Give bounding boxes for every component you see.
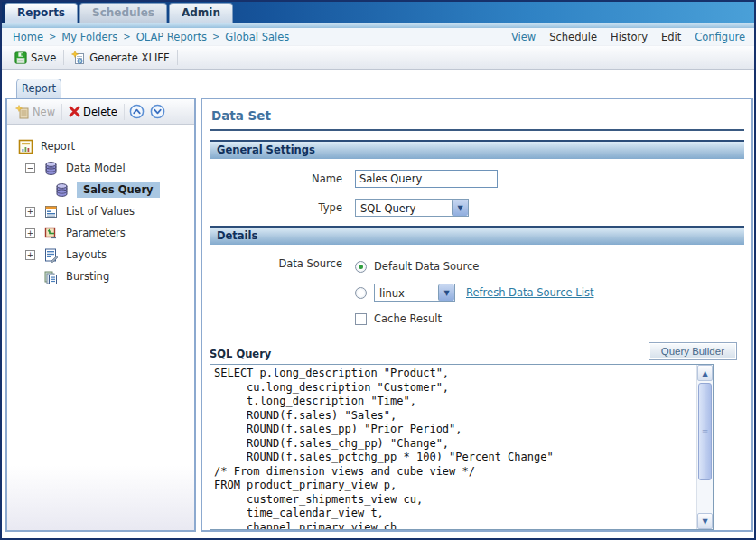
tree-toolbar: New Delete bbox=[7, 99, 194, 125]
main-content: Report New bbox=[2, 70, 754, 538]
scroll-down-icon[interactable]: ▼ bbox=[697, 513, 713, 529]
default-data-source-option: Default Data Source bbox=[355, 257, 593, 275]
breadcrumb-global-sales[interactable]: Global Sales bbox=[225, 31, 289, 43]
new-icon bbox=[15, 105, 30, 119]
custom-data-source-radio[interactable] bbox=[355, 287, 367, 299]
breadcrumb-home[interactable]: Home bbox=[13, 31, 43, 43]
data-source-row: Data Source Default Data Source linux ▼ bbox=[202, 257, 751, 328]
tree-item-sales-query[interactable]: Sales Query bbox=[7, 179, 194, 200]
report-structure-panel: New Delete bbox=[5, 98, 196, 532]
data-source-select[interactable]: linux ▼ bbox=[374, 284, 455, 302]
tree-item-parameters[interactable]: + Parameters bbox=[7, 222, 194, 244]
history-link[interactable]: History bbox=[611, 31, 648, 43]
tree-item-data-model-label: Data Model bbox=[66, 162, 126, 174]
tab-reports[interactable]: Reports bbox=[5, 3, 78, 23]
document-toolbar: Save Generate XLIFF bbox=[2, 45, 754, 70]
data-set-panel: Data Set General Settings Name Type SQL … bbox=[201, 98, 753, 532]
expand-icon[interactable]: + bbox=[25, 207, 35, 217]
page-actions: View Schedule History Edit Configure bbox=[511, 31, 745, 43]
query-builder-button[interactable]: Query Builder bbox=[649, 342, 737, 360]
bursting-icon bbox=[43, 269, 59, 284]
collapse-icon[interactable]: − bbox=[25, 163, 35, 173]
tree-item-list-of-values[interactable]: + List of Values bbox=[7, 200, 194, 222]
layouts-icon bbox=[43, 247, 59, 263]
report-panel-tab[interactable]: Report bbox=[16, 79, 61, 98]
tree-item-bursting-label: Bursting bbox=[66, 270, 109, 283]
type-select[interactable]: SQL Query ▼ bbox=[355, 199, 469, 217]
tree-item-sales-query-label: Sales Query bbox=[77, 182, 160, 198]
scrollbar-thumb[interactable]: ≡ bbox=[698, 383, 712, 480]
tree-item-report-label: Report bbox=[41, 140, 75, 153]
report-tree: Report − Data Model bbox=[7, 135, 194, 287]
breadcrumb: Home > My Folders > OLAP Reports > Globa… bbox=[13, 31, 289, 43]
expand-icon[interactable]: + bbox=[25, 228, 35, 238]
sql-query-header-row: SQL Query Query Builder bbox=[210, 342, 737, 360]
tree-item-list-of-values-label: List of Values bbox=[66, 205, 135, 218]
name-label: Name bbox=[202, 172, 342, 185]
cache-result-option: Cache Result bbox=[355, 310, 593, 328]
name-field-row: Name bbox=[202, 170, 751, 188]
cache-result-checkbox[interactable] bbox=[355, 313, 367, 325]
parameters-icon bbox=[43, 226, 59, 241]
move-up-button[interactable] bbox=[129, 104, 145, 119]
breadcrumb-olap-reports[interactable]: OLAP Reports bbox=[136, 31, 207, 43]
database-icon bbox=[43, 161, 59, 176]
new-button-label: New bbox=[33, 106, 55, 118]
save-button[interactable]: Save bbox=[7, 46, 63, 69]
tree-toolbar-separator bbox=[61, 104, 62, 120]
delete-button[interactable]: Delete bbox=[64, 106, 122, 118]
type-select-value: SQL Query bbox=[356, 200, 452, 216]
tree-toolbar-separator bbox=[124, 104, 125, 120]
tab-admin[interactable]: Admin bbox=[169, 3, 233, 23]
default-data-source-radio[interactable] bbox=[355, 261, 367, 273]
scrollbar-track[interactable] bbox=[697, 482, 713, 513]
delete-icon bbox=[69, 106, 80, 117]
breadcrumb-separator: > bbox=[212, 32, 219, 42]
report-icon bbox=[18, 139, 33, 154]
generate-xliff-button[interactable]: Generate XLIFF bbox=[64, 46, 176, 69]
new-button[interactable]: New bbox=[11, 105, 60, 119]
default-data-source-label: Default Data Source bbox=[374, 260, 479, 273]
panels-container: New Delete bbox=[5, 98, 753, 532]
database-icon bbox=[54, 182, 70, 198]
refresh-data-source-link[interactable]: Refresh Data Source List bbox=[466, 286, 593, 299]
sql-query-textarea[interactable]: SELECT p.long_description "Product", cu.… bbox=[210, 365, 696, 529]
breadcrumb-my-folders[interactable]: My Folders bbox=[61, 31, 117, 43]
sql-query-editor: SELECT p.long_description "Product", cu.… bbox=[210, 364, 714, 530]
tree-item-parameters-label: Parameters bbox=[66, 227, 126, 239]
chevron-down-icon[interactable]: ▼ bbox=[452, 200, 468, 216]
data-source-options: Default Data Source linux ▼ Refresh Data… bbox=[355, 257, 593, 328]
generate-xliff-icon bbox=[71, 51, 86, 65]
breadcrumb-bar: Home > My Folders > OLAP Reports > Globa… bbox=[2, 28, 754, 45]
generate-xliff-label: Generate XLIFF bbox=[89, 51, 169, 64]
chevron-down-icon[interactable]: ▼ bbox=[438, 284, 454, 301]
type-label: Type bbox=[202, 201, 342, 214]
schedule-link[interactable]: Schedule bbox=[549, 31, 597, 43]
data-source-label: Data Source bbox=[202, 257, 342, 328]
data-source-select-value: linux bbox=[375, 284, 438, 301]
save-button-label: Save bbox=[31, 51, 56, 64]
cache-result-label: Cache Result bbox=[374, 312, 442, 325]
tree-item-layouts-label: Layouts bbox=[66, 248, 107, 261]
title-divider bbox=[210, 129, 744, 131]
tree-item-report[interactable]: Report bbox=[7, 135, 194, 157]
toolbar-separator bbox=[177, 50, 178, 65]
tree-item-data-model[interactable]: − Data Model bbox=[7, 157, 194, 179]
edit-link[interactable]: Edit bbox=[661, 31, 681, 43]
move-down-button[interactable] bbox=[150, 104, 165, 119]
general-settings-header: General Settings bbox=[210, 140, 744, 159]
breadcrumb-separator: > bbox=[49, 32, 56, 42]
view-link[interactable]: View bbox=[511, 31, 536, 43]
details-header: Details bbox=[210, 226, 744, 245]
configure-link[interactable]: Configure bbox=[695, 31, 745, 43]
tree-item-bursting[interactable]: Bursting bbox=[7, 265, 194, 287]
tree-item-layouts[interactable]: + Layouts bbox=[7, 244, 194, 265]
name-input[interactable] bbox=[355, 170, 498, 188]
save-icon bbox=[14, 51, 27, 64]
sql-scrollbar[interactable]: ▲ ≡ ▼ bbox=[696, 365, 713, 529]
expand-icon[interactable]: + bbox=[25, 250, 35, 260]
tab-schedules[interactable]: Schedules bbox=[79, 3, 167, 23]
scroll-up-icon[interactable]: ▲ bbox=[697, 365, 713, 381]
sql-query-label: SQL Query bbox=[210, 348, 271, 360]
page-title: Data Set bbox=[211, 108, 751, 123]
========
EXERCISE AIM: Reproduce the data above exactly, leaving each picture out.

RESPONSE AREA:
Give bounding boxes for every component you see.
tree-toolbar: New Delete bbox=[7, 99, 194, 125]
main-content: Report New bbox=[2, 70, 754, 538]
scroll-down-icon[interactable]: ▼ bbox=[697, 513, 713, 529]
default-data-source-option: Default Data Source bbox=[355, 257, 593, 275]
breadcrumb-global-sales[interactable]: Global Sales bbox=[225, 31, 289, 43]
new-icon bbox=[15, 105, 30, 119]
custom-data-source-radio[interactable] bbox=[355, 287, 367, 299]
breadcrumb-home[interactable]: Home bbox=[13, 31, 43, 43]
data-source-row: Data Source Default Data Source linux ▼ bbox=[202, 257, 751, 328]
tree-item-sales-query[interactable]: Sales Query bbox=[7, 179, 194, 200]
report-structure-panel: New Delete bbox=[5, 98, 196, 532]
data-source-select[interactable]: linux ▼ bbox=[374, 284, 455, 302]
tree-item-parameters[interactable]: + Parameters bbox=[7, 222, 194, 244]
history-link[interactable]: History bbox=[611, 31, 648, 43]
tree-item-data-model-label: Data Model bbox=[66, 162, 126, 174]
tab-reports[interactable]: Reports bbox=[5, 3, 78, 23]
document-toolbar: Save Generate XLIFF bbox=[2, 45, 754, 70]
data-set-panel: Data Set General Settings Name Type SQL … bbox=[201, 98, 753, 532]
expand-icon[interactable]: + bbox=[25, 207, 35, 217]
page-actions: View Schedule History Edit Configure bbox=[511, 31, 745, 43]
query-builder-button[interactable]: Query Builder bbox=[649, 342, 737, 360]
bursting-icon bbox=[43, 269, 59, 284]
collapse-icon[interactable]: − bbox=[25, 163, 35, 173]
tree-item-list-of-values[interactable]: + List of Values bbox=[7, 200, 194, 222]
layouts-icon bbox=[43, 247, 59, 263]
report-panel-tab[interactable]: Report bbox=[16, 79, 61, 98]
tree-item-bursting-label: Bursting bbox=[66, 270, 109, 283]
type-select[interactable]: SQL Query ▼ bbox=[355, 199, 469, 217]
tree-item-sales-query-label: Sales Query bbox=[77, 182, 160, 198]
scrollbar-thumb[interactable]: ≡ bbox=[698, 383, 712, 480]
tree-item-report-label: Report bbox=[41, 140, 75, 153]
report-tree: Report − Data Model bbox=[7, 135, 194, 287]
breadcrumb: Home > My Folders > OLAP Reports > Globa… bbox=[13, 31, 289, 43]
expand-icon[interactable]: + bbox=[25, 228, 35, 238]
sql-query-header-row: SQL Query Query Builder bbox=[210, 342, 737, 360]
tree-item-list-of-values-label: List of Values bbox=[66, 205, 135, 218]
name-label: Name bbox=[202, 172, 342, 185]
cache-result-option: Cache Result bbox=[355, 310, 593, 328]
name-field-row: Name bbox=[202, 170, 751, 188]
cache-result-checkbox[interactable] bbox=[355, 313, 367, 325]
parameters-icon bbox=[43, 226, 59, 241]
move-up-button[interactable] bbox=[129, 104, 145, 119]
breadcrumb-olap-reports[interactable]: OLAP Reports bbox=[136, 31, 207, 43]
database-icon bbox=[43, 161, 59, 176]
new-button-label: New bbox=[33, 106, 55, 118]
save-button[interactable]: Save bbox=[7, 46, 63, 69]
tree-toolbar-separator bbox=[61, 104, 62, 120]
delete-button[interactable]: Delete bbox=[64, 106, 122, 118]
type-select-value: SQL Query bbox=[356, 200, 452, 216]
tree-toolbar-separator bbox=[124, 104, 125, 120]
tab-admin[interactable]: Admin bbox=[169, 3, 233, 23]
default-data-source-radio[interactable] bbox=[355, 261, 367, 273]
scrollbar-track[interactable] bbox=[697, 482, 713, 513]
delete-icon bbox=[69, 106, 80, 117]
breadcrumb-separator: > bbox=[212, 32, 219, 42]
report-icon bbox=[18, 139, 33, 154]
generate-xliff-button[interactable]: Generate XLIFF bbox=[64, 46, 176, 69]
new-button[interactable]: New bbox=[11, 105, 60, 119]
default-data-source-label: Default Data Source bbox=[374, 260, 479, 273]
panels-container: New Delete bbox=[5, 98, 753, 532]
database-icon bbox=[54, 182, 70, 198]
refresh-data-source-link[interactable]: Refresh Data Source List bbox=[466, 286, 593, 299]
sql-query-textarea[interactable]: SELECT p.long_description "Product", cu.… bbox=[210, 365, 696, 529]
breadcrumb-my-folders[interactable]: My Folders bbox=[61, 31, 117, 43]
sql-query-editor: SELECT p.long_description "Product", cu.… bbox=[210, 364, 714, 530]
tree-item-parameters-label: Parameters bbox=[66, 227, 126, 239]
chevron-down-icon[interactable]: ▼ bbox=[452, 200, 468, 216]
data-source-options: Default Data Source linux ▼ Refresh Data… bbox=[355, 257, 593, 328]
generate-xliff-icon bbox=[71, 51, 86, 65]
breadcrumb-bar: Home > My Folders > OLAP Reports > Globa… bbox=[2, 28, 754, 45]
generate-xliff-label: Generate XLIFF bbox=[89, 51, 169, 64]
chevron-down-icon[interactable]: ▼ bbox=[438, 284, 454, 301]
type-label: Type bbox=[202, 201, 342, 214]
schedule-link[interactable]: Schedule bbox=[549, 31, 597, 43]
data-source-label: Data Source bbox=[202, 257, 342, 328]
data-source-select-value: linux bbox=[375, 284, 438, 301]
save-button-label: Save bbox=[31, 51, 56, 64]
cache-result-label: Cache Result bbox=[374, 312, 442, 325]
tree-item-layouts-label: Layouts bbox=[66, 248, 107, 261]
title-divider bbox=[210, 129, 744, 131]
tree-item-report[interactable]: Report bbox=[7, 135, 194, 157]
toolbar-separator bbox=[177, 50, 178, 65]
tree-item-data-model[interactable]: − Data Model bbox=[7, 157, 194, 179]
edit-link[interactable]: Edit bbox=[661, 31, 681, 43]
move-down-button[interactable] bbox=[150, 104, 165, 119]
general-settings-header: General Settings bbox=[210, 140, 744, 159]
breadcrumb-separator: > bbox=[49, 32, 56, 42]
view-link[interactable]: View bbox=[511, 31, 536, 43]
details-header: Details bbox=[210, 226, 744, 245]
configure-link[interactable]: Configure bbox=[695, 31, 745, 43]
tree-item-bursting[interactable]: Bursting bbox=[7, 265, 194, 287]
tree-item-layouts[interactable]: + Layouts bbox=[7, 244, 194, 265]
name-input[interactable] bbox=[355, 170, 498, 188]
save-icon bbox=[14, 51, 27, 64]
sql-scrollbar[interactable]: ▲ ≡ ▼ bbox=[696, 365, 713, 529]
expand-icon[interactable]: + bbox=[25, 250, 35, 260]
tab-schedules[interactable]: Schedules bbox=[79, 3, 167, 23]
scroll-up-icon[interactable]: ▲ bbox=[697, 365, 713, 381]
sql-query-label: SQL Query bbox=[210, 348, 271, 360]
page-title: Data Set bbox=[211, 108, 751, 123]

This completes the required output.